**TASK OBJECTIVE:**
Can you print every record below exactly as written?

*** Opening of DATA SUPPLIED ***

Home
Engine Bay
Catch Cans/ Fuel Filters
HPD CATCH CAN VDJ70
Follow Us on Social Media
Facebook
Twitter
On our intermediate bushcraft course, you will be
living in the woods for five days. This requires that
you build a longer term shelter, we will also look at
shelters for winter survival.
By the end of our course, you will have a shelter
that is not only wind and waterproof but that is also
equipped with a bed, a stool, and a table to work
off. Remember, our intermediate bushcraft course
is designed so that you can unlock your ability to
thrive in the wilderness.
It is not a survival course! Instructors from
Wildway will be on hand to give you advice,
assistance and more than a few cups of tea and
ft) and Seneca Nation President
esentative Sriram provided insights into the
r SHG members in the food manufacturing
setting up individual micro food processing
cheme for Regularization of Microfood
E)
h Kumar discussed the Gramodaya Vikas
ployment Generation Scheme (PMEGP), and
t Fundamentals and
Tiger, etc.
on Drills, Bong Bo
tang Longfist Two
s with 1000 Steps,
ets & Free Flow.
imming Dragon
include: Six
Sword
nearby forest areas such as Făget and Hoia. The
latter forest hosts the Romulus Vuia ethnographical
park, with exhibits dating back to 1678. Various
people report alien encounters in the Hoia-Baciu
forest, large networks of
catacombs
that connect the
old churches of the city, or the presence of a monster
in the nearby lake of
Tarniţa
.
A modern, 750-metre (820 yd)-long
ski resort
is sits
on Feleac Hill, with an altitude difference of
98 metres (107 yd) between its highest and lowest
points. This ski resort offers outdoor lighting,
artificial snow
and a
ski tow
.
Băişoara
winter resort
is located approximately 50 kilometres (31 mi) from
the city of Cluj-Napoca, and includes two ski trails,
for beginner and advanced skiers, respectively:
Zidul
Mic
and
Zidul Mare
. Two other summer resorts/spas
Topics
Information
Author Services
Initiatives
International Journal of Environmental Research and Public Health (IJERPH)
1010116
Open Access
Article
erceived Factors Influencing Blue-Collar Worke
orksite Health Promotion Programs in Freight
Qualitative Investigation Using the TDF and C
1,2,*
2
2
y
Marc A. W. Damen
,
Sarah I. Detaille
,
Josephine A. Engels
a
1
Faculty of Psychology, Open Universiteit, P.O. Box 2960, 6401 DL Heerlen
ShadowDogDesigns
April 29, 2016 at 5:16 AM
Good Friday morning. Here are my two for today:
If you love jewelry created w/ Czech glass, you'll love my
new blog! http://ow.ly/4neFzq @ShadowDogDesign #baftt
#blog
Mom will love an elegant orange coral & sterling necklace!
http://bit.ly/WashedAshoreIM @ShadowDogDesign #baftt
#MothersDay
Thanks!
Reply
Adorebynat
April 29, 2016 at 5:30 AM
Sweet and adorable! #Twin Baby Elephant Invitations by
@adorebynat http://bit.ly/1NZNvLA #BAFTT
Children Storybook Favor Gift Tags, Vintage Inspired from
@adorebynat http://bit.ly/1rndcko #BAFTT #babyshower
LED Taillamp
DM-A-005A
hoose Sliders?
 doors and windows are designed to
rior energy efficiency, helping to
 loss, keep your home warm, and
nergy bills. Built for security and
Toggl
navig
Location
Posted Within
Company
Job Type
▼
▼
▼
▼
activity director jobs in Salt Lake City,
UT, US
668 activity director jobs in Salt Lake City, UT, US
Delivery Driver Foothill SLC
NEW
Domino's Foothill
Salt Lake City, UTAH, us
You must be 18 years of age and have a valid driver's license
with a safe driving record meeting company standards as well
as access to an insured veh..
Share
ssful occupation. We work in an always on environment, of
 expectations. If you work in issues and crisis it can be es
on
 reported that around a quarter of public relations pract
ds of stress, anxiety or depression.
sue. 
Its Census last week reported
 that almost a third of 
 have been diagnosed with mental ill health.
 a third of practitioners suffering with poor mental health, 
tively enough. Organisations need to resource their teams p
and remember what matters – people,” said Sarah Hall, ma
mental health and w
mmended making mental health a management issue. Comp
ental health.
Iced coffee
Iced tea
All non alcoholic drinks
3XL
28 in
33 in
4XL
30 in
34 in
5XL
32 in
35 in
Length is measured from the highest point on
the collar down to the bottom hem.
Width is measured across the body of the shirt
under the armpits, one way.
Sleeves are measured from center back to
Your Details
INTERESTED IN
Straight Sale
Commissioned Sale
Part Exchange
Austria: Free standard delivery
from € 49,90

*** Close of DATA SUPPLIED ***

**PROBLEM SOLUTION:**
Home
Engine Bay
Catch Cans/ Fuel Filters
HPD CATCH CAN VDJ70
Follow Us on Social Media
Facebook
Twitter
On our intermediate bushcraft course, you will be
living in the woods for five days. This requires that
you build a longer term shelter, we will also look at
shelters for winter survival.
By the end of our course, you will have a shelter
that is not only wind and waterproof but that is also
equipped with a bed, a stool, and a table to work
off. Remember, our intermediate bushcraft course
is designed so that you can unlock your ability to
thrive in the wilderness.
It is not a survival course! Instructors from
Wildway will be on hand to give you advice,
assistance and more than a few cups of tea and
ft) and Seneca Nation President
esentative Sriram provided insights into the
r SHG members in the food manufacturing
setting up individual micro food processing
cheme for Regularization of Microfood
E)
h Kumar discussed the Gramodaya Vikas
ployment Generation Scheme (PMEGP), and
t Fundamentals and
Tiger, etc.
on Drills, Bong Bo
tang Longfist Two
s with 1000 Steps,
ets & Free Flow.
imming Dragon
include: Six
Sword
nearby forest areas such as Făget and Hoia. The
latter forest hosts the Romulus Vuia ethnographical
park, with exhibits dating back to 1678. Various
people report alien encounters in the Hoia-Baciu
forest, large networks of
catacombs
that connect the
old churches of the city, or the presence of a monster
in the nearby lake of
Tarniţa
.
A modern, 750-metre (820 yd)-long
ski resort
is sits
on Feleac Hill, with an altitude difference of
98 metres (107 yd) between its highest and lowest
points. This ski resort offers outdoor lighting,
artificial snow
and a
ski tow
.
Băişoara
winter resort
is located approximately 50 kilometres (31 mi) from
the city of Cluj-Napoca, and includes two ski trails,
for beginner and advanced skiers, respectively:
Zidul
Mic
and
Zidul Mare
. Two other summer resorts/spas
Topics
Information
Author Services
Initiatives
International Journal of Environmental Research and Public Health (IJERPH)
1010116
Open Access
Article
erceived Factors Influencing Blue-Collar Worke
orksite Health Promotion Programs in Freight
Qualitative Investigation Using the TDF and C
1,2,*
2
2
y
Marc A. W. Damen
,
Sarah I. Detaille
,
Josephine A. Engels
a
1
Faculty of Psychology, Open Universiteit, P.O. Box 2960, 6401 DL Heerlen
ShadowDogDesigns
April 29, 2016 at 5:16 AM
Good Friday morning. Here are my two for today:
If you love jewelry created w/ Czech glass, you'll love my
new blog! http://ow.ly/4neFzq @ShadowDogDesign #baftt
#blog
Mom will love an elegant orange coral & sterling necklace!
http://bit.ly/WashedAshoreIM @ShadowDogDesign #baftt
#MothersDay
Thanks!
Reply
Adorebynat
April 29, 2016 at 5:30 AM
Sweet and adorable! #Twin Baby Elephant Invitations by
@adorebynat http://bit.ly/1NZNvLA #BAFTT
Children Storybook Favor Gift Tags, Vintage Inspired from
@adorebynat http://bit.ly/1rndcko #BAFTT #babyshower
LED Taillamp
DM-A-005A
hoose Sliders?
 doors and windows are designed to
rior energy efficiency, helping to
 loss, keep your home warm, and
nergy bills. Built for security and
Toggl
navig
Location
Posted Within
Company
Job Type
▼
▼
▼
▼
activity director jobs in Salt Lake City,
UT, US
668 activity director jobs in Salt Lake City, UT, US
Delivery Driver Foothill SLC
NEW
Domino's Foothill
Salt Lake City, UTAH, us
You must be 18 years of age and have a valid driver's license
with a safe driving record meeting company standards as well
as access to an insured veh..
Share
ssful occupation. We work in an always on environment, of
 expectations. If you work in issues and crisis it can be es
on
 reported that around a quarter of public relations pract
ds of stress, anxiety or depression.
sue. 
Its Census last week reported
 that almost a third of 
 have been diagnosed with mental ill health.
 a third of practitioners suffering with poor mental health, 
tively enough. Organisations need to resource their teams p
and remember what matters – people,” said Sarah Hall, ma
mental health and w
mmended making mental health a management issue. Comp
ental health.
Iced coffee
Iced tea
All non alcoholic drinks
3XL
28 in
33 in
4XL
30 in
34 in
5XL
32 in
35 in
Length is measured from the highest point on
the collar down to the bottom hem.
Width is measured across the body of the shirt
under the armpits, one way.
Sleeves are measured from center back to
Your Details
INTERESTED IN
Straight Sale
Commissioned Sale
Part Exchange
Austria: Free standard delivery
from € 49,90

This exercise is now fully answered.